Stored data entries
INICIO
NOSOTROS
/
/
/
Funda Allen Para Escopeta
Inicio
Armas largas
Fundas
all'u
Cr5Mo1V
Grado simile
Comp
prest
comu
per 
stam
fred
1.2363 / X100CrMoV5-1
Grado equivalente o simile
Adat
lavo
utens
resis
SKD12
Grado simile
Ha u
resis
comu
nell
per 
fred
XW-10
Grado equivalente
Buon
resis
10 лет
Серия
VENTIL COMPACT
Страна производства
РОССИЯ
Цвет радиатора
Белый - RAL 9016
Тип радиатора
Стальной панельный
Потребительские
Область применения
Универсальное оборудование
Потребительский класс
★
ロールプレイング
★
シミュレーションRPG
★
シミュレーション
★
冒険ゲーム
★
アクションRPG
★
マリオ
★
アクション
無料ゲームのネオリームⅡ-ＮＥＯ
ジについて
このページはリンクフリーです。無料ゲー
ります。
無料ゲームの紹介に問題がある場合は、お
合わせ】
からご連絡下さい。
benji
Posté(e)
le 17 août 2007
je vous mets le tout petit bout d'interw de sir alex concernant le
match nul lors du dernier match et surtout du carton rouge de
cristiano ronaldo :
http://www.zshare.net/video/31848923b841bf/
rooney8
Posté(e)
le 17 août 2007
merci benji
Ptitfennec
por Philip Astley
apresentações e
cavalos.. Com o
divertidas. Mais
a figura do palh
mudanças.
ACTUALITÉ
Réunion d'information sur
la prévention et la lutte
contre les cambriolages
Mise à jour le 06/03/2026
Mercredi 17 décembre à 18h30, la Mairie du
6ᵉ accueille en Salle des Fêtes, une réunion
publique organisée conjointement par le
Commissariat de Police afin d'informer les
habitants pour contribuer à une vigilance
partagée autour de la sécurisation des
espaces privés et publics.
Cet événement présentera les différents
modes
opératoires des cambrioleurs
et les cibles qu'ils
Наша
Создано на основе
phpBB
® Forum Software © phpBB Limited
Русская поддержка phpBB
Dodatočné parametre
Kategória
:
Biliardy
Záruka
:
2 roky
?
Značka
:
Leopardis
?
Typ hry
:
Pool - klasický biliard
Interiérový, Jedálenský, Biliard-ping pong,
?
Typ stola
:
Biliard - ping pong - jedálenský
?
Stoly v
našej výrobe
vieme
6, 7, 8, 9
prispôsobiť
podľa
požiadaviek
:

**WHAT IS REQUIRED:** The lines above need to be restated word for word, all of them.

**ANSWER TO THIS EXERCISE:**
INICIO
NOSOTROS
/
/
/
Funda Allen Para Escopeta
Inicio
Armas largas
Fundas
all'u
Cr5Mo1V
Grado simile
Comp
prest
comu
per 
stam
fred
1.2363 / X100CrMoV5-1
Grado equivalente o simile
Adat
lavo
utens
resis
SKD12
Grado simile
Ha u
resis
comu
nell
per 
fred
XW-10
Grado equivalente
Buon
resis
10 лет
Серия
VENTIL COMPACT
Страна производства
РОССИЯ
Цвет радиатора
Белый - RAL 9016
Тип радиатора
Стальной панельный
Потребительские
Область применения
Универсальное оборудование
Потребительский класс
★
ロールプレイング
★
シミュレーションRPG
★
シミュレーション
★
冒険ゲーム
★
アクションRPG
★
マリオ
★
アクション
無料ゲームのネオリームⅡ-ＮＥＯ
ジについて
このページはリンクフリーです。無料ゲー
ります。
無料ゲームの紹介に問題がある場合は、お
合わせ】
からご連絡下さい。
benji
Posté(e)
le 17 août 2007
je vous mets le tout petit bout d'interw de sir alex concernant le
match nul lors du dernier match et surtout du carton rouge de
cristiano ronaldo :
http://www.zshare.net/video/31848923b841bf/
rooney8
Posté(e)
le 17 août 2007
merci benji
Ptitfennec
por Philip Astley
apresentações e
cavalos.. Com o
divertidas. Mais
a figura do palh
mudanças.
ACTUALITÉ
Réunion d'information sur
la prévention et la lutte
contre les cambriolages
Mise à jour le 06/03/2026
Mercredi 17 décembre à 18h30, la Mairie du
6ᵉ accueille en Salle des Fêtes, une réunion
publique organisée conjointement par le
Commissariat de Police afin d'informer les
habitants pour contribuer à une vigilance
partagée autour de la sécurisation des
espaces privés et publics.
Cet événement présentera les différents
modes
opératoires des cambrioleurs
et les cibles qu'ils
Наша
Создано на основе
phpBB
® Forum Software © phpBB Limited
Русская поддержка phpBB
Dodatočné parametre
Kategória
:
Biliardy
Záruka
:
2 roky
?
Značka
:
Leopardis
?
Typ hry
:
Pool - klasický biliard
Interiérový, Jedálenský, Biliard-ping pong,
?
Typ stola
:
Biliard - ping pong - jedálenský
?
Stoly v
našej výrobe
vieme
6, 7, 8, 9
prispôsobiť
podľa
požiadaviek
:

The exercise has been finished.